Snow stopped in a rural village because he’d been bitten by something on the back of his neck. He’d hoped the bite would subside by itself, but it “blew up like a tennis ball,” so he asked a villager for help. It turned out an unidentified insect had laid eggs under Snow’s skin, which the villager, the patriarch of a family of more than two dozen, cut out with a knife. The family then nursed Snow as he recovered, and his stay with them was marked by a seminal moment.

He recounted sitting outside one of the family’s huts when some of the women announced the discovery of a black mamba, one of the world’s most poisonous snakes, by screaming hysterically. Once the women had the snake cornered, the patriarch cut off its head, and Snow, thinking the whole thing “was so just so exotic and interesting,” grabbed the dead black mamba by its tail.

And then the headless body of the snake reflexively wrapped around his arm. “Everybody runs and screams bloody murder,” he said, “and I just think it’s the funniest thing.”

Snow told this story at Butte College’s Black Box Theatre on Tuesday (May 12) during a lecture on his experiences as an independent and international journalist, war correspondent and humanitarian. The point was that, after the snake incident, he suddenly saw himself as an arrogant intruder. For the villagers, it was a big thing to find a black mamba—they’d been known to kill children, Snow said. But he’d biked up, demonstrated his ignorance of a deadly animal the people of central Africa live with daily, and then laughed off his encounter.

And by Snow’s account, many Westerners are much more harmfully blundering around the world’s developing countries, even when they mean well.

“White people go in all the time to places like Colombia, Indonesia, Nepal or the Congo, and we dictate the lives of these people through policies or through big funds revolving around human rights or wildlife organizations,” he said. “We really don’t know much about these places. Nobody knows more about your home and your community than yourself. Think of somebody coming in from another country and presuming to create policy that affects the lives of your entire village or region based on their superficial immersion into your culture.”

Snow provided a timely example—the exploitation and destruction of Mongolia’s steppe at the hands of Western mining corporations and the subsequent involvement of Western humanitarian and wildlife organizations, all battling over countryside to which they have no true rights. (The issue has flown under the mass media’s radar; a Google search on the subject mostly turns up stories authored by Snow.)

“This incredibly vast, beautiful place is under assault by Western civilization at this very moment,” Snow said.

Western influence as a global toxin was the dominant theme in Snow’s hour-long presentation, which tackled subjects including genocide, the ills of capitalistic materialism, cultural assimilation, subversive messages in Disney films, the instant but fleeting gratification offered by smartphones, what it means to be a conscious being, the purpose of humans’ existence on the planet, and the mass media’s whitewashing of U.S. involvement in violent military actions throughout the world.

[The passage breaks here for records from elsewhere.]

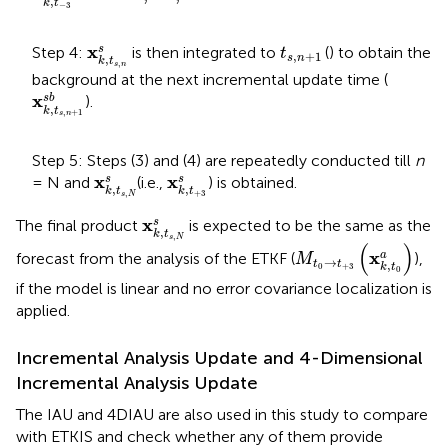
,
k
t
−
3
x
k
,
t
s
,
n
s
t
s
,
n
+
1
x
s
Step 4:
is then integrated to
(
) to obtain the
t
,
+
1
s
n
,
k
t
,
s
n
background at the next incremental update time (
x
k
,
t
s
,
n
+
1
s
b
x
s
b
).
,
k
t
,
+
1
s
n
Step 5: Steps (3) and (4) are repeatedly conducted till
n
x
k
,
t
s
,
N
s
x
k
,
t
+
3
s
x
x
s
s
= N and
(i.e.,
) is obtained.
,
,
k
t
k
t
,
+
3
s
N
x
k
,
t
s
,
N
s
x
s
The final product
is expected to be the same as the
,
k
t
,
M
t
0
→
t
+
3
(
x
k
,
t
0
a
)
s
N
(
)
x
a
forecast from the analysis of the ETKF (
),
M
→
t
t
,
0
+
3
k
t
0
if the model is linear and no error covariance localization is
applied.
Incremental Analysis Update and 4-Dimensional
Incremental Analysis Update
The IAU and 4DIAU are also used in this study to compare
with ETKIS and check whether any of them provide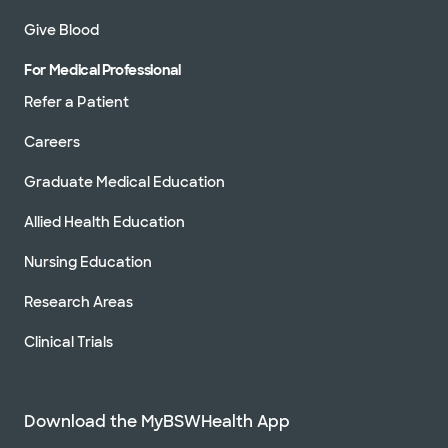
Give Blood
For Medical Professional
Refer a Patient
Careers
Graduate Medical Education
Allied Health Education
Nursing Education
Research Areas
Clinical Trials
Download the MyBSWHealth App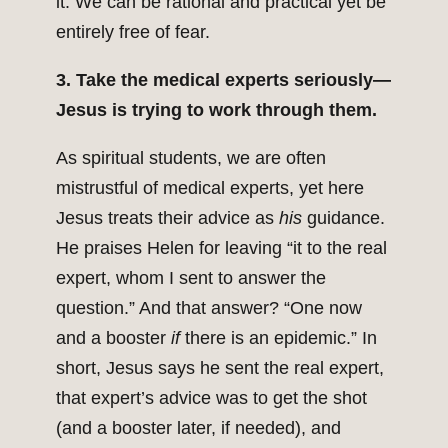
it. We can be rational and practical yet be
entirely free of fear.
3. Take the medical experts seriously—
Jesus is trying to work through them.
As spiritual students, we are often
mistrustful of medical experts, yet here
Jesus treats their advice as
his
guidance.
He praises Helen for leaving “it to the real
expert, whom I sent to answer the
question.” And that answer? “One now
and a booster
if
there is an epidemic.” In
short, Jesus says he sent the real expert,
that expert’s advice was to get the shot
(and a booster later, if needed), and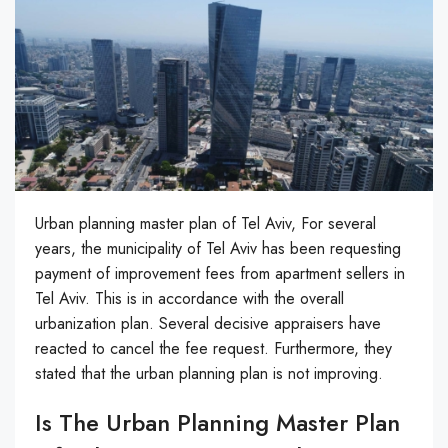
Urban planning master plan of Tel Aviv, For several
years, the municipality of Tel Aviv has been requesting
payment of improvement fees from apartment sellers in
Tel Aviv. This is in accordance with the overall
urbanization plan. Several decisive appraisers have
reacted to cancel the fee request. Furthermore, they
stated that the urban planning plan is not improving.
Is The Urban Planning Master Plan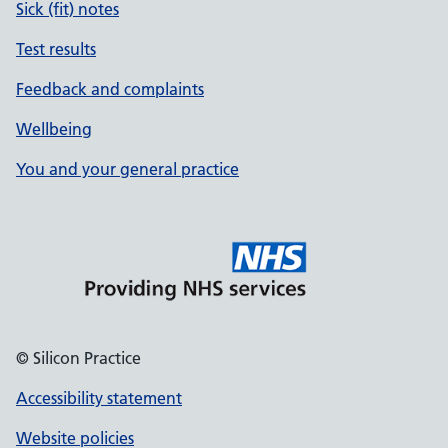
Sick (fit) notes
Test results
Feedback and complaints
Wellbeing
You and your general practice
© Silicon Practice
Accessibility statement
Website policies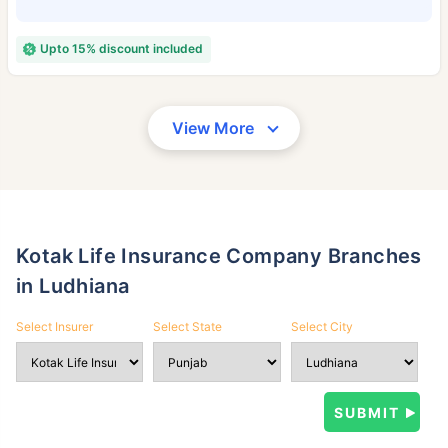
Upto 15% discount included
View More
Kotak Life Insurance Company Branches
in Ludhiana
Select Insurer
Select State
Select City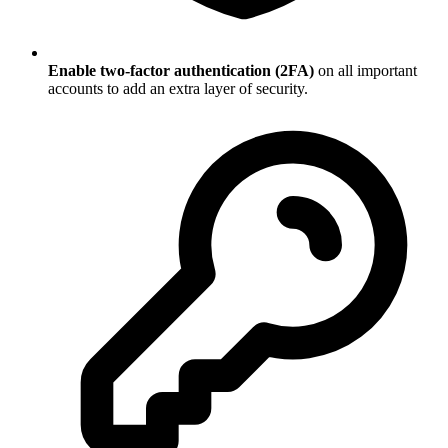
Enable two-factor authentication (2FA)
on all important
accounts to add an extra layer of security.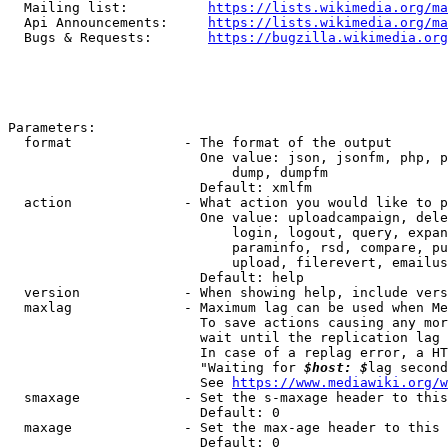
  Mailing list:          
https://lists.wikimedia.org/ma
  Api Announcements:     
https://lists.wikimedia.org/ma
  Bugs & Requests:       
https://bugzilla.wikimedia.org
Parameters:

  format              - The format of the output

                        One value: json, jsonfm, php, p
                            dump, dumpfm

                        Default: xmlfm

  action              - What action you would like to p
                        One value: uploadcampaign, dele
                            login, logout, query, expan
                            paraminfo, rsd, compare, pu
                            upload, filerevert, emailus
                        Default: help

  version             - When showing help, include vers
  maxlag              - Maximum lag can be used when Me
                        To save actions causing any mor
                        wait until the replication lag 
                        In case of a replag error, a HT
                        "Waiting for 
$host: $
lag second
                        See 
https://www.mediawiki.org/w
  smaxage             - Set the s-maxage header to this
                        Default: 0

  maxage              - Set the max-age header to this 
                        Default: 0
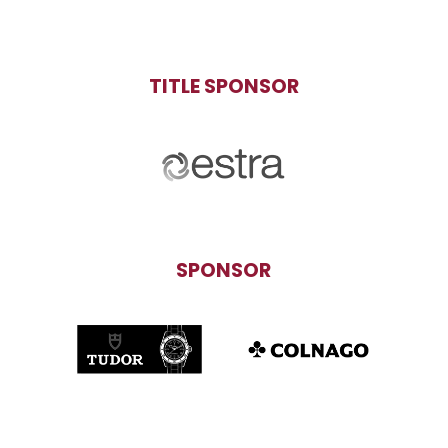
TITLE SPONSOR
SPONSOR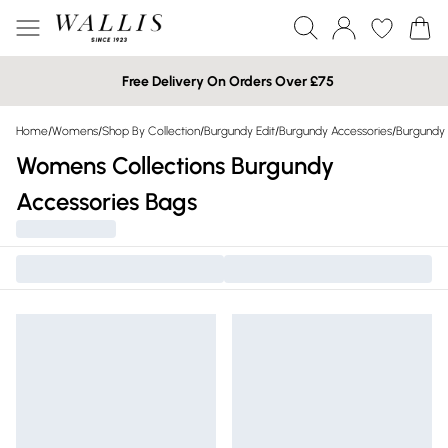
Free Delivery On Orders Over £75
Home
/
Womens
/
Shop By Collection
/
Burgundy Edit
/
Burgundy Accessories
/
Burgundy
Womens Collections Burgundy
Accessories Bags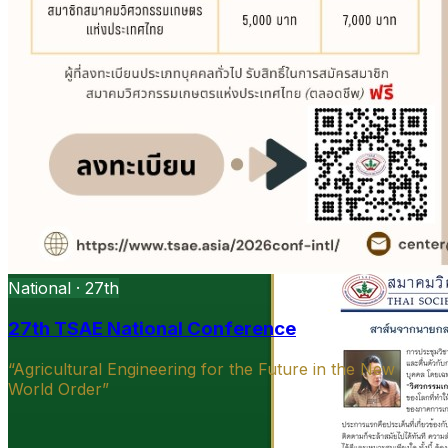
National · 27th
27th TSAE National Conference
“Agricultural Engineering for the Future in the New
World Order”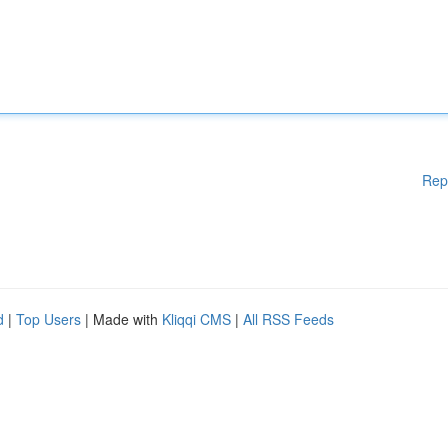
Rep
d
|
Top Users
| Made with
Kliqqi CMS
|
All RSS Feeds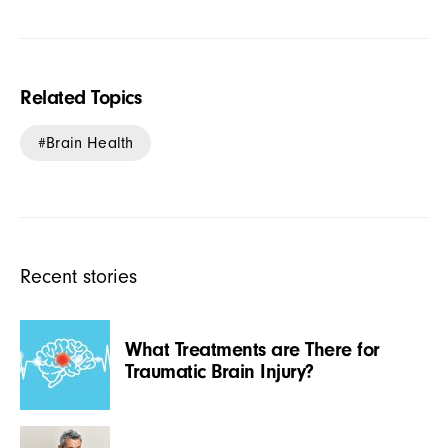
Related Topics
Brain Health
Recent stories
What Treatments are There for
Traumatic Brain Injury?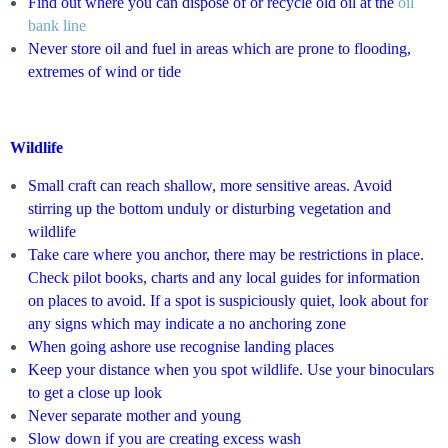
Find out where you can dispose of or recycle old oil at the
oil
bank line
Never store oil and fuel in areas which are prone to flooding,
extremes of wind
or tide
Wildlife
Small craft can reach shallow, more sensitive areas. Avoid
stirring up the bottom unduly or disturbing vegetation and
wildlife
Take care where you anchor, there may be restrictions in place.
Check pilot books, charts and any local guides for information
on places to avoid. If a spot is suspiciously quiet, look about for
any signs which may indicate a no anchoring zone
When going ashore use recognise landing places
Keep your distance when you spot wildlife. Use your binoculars
to get a close up look
Never separate mother and young
Slow down if you are creating excess wash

Snow, who curates two investigative journalism websites, got his start as a journalist and humanitarian by documenting the atrocities he witnessed in central Africa in the early to mid-1990s. Particularly influential was the foreign invasion of Zaire in 1996 that replaced dictator Mobutu Sésé Seko; among those slaughtered in that conflict, the First Congo War, was the entire family that helped nurse Snow back to health as he cycled through Zaire. While the common narrative is that the invasion was led by Rwanda, Snow maintains otherwise.

“The U.S. military invaded the Congo in 1996,” he said, “and almost every single academic publication on the wars in the Congo that have been produced since 1996 completely whitewashes, ignores or dismisses the involvement of the U.S. military.”